→ DATASET RECORDS
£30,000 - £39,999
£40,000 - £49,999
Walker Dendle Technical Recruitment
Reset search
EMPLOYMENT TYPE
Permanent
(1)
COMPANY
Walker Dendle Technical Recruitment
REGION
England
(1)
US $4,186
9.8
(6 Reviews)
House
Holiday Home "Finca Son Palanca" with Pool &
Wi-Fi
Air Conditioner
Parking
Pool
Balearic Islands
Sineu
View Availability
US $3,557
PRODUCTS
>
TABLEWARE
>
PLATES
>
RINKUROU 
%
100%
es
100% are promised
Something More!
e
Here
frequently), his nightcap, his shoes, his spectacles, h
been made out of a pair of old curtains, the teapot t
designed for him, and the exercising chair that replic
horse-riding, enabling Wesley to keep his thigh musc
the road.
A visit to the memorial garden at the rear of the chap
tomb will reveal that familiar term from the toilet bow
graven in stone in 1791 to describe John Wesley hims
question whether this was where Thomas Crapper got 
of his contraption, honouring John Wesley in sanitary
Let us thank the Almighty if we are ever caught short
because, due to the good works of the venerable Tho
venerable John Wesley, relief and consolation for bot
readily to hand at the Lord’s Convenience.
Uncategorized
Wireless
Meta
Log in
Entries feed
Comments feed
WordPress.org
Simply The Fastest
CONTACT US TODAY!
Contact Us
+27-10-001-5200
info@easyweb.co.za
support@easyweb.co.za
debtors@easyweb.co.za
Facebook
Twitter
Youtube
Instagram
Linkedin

--

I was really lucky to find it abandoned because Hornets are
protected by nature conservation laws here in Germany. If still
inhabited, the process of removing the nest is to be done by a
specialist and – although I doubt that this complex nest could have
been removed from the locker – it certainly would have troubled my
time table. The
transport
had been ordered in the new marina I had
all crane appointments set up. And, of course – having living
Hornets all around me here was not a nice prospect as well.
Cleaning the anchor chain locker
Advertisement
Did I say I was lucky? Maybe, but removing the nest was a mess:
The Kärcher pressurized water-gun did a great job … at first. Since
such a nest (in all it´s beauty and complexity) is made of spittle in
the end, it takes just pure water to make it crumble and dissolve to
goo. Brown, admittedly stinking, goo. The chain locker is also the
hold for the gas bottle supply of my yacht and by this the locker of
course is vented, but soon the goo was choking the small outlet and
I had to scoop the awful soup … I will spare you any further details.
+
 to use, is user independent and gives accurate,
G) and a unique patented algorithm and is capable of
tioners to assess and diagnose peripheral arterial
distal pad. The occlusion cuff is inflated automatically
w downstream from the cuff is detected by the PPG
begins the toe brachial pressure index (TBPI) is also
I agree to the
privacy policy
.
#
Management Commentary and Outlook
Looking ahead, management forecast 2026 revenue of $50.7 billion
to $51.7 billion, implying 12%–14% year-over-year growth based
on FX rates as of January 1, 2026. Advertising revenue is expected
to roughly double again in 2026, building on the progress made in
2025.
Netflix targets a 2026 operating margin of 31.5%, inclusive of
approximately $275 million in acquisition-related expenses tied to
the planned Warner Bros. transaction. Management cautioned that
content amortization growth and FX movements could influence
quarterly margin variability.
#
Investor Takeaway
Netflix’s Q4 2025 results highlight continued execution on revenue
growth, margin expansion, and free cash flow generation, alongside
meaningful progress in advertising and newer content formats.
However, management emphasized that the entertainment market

→ HOW TO COMPLETE THIS TASK
Return only those lines of the records that contain the string "been".

→ TASK OUTPUT
been made out of a pair of old curtains, the teapot t
been removed from the locker – it certainly would have troubled my
had been ordered in the new marina I had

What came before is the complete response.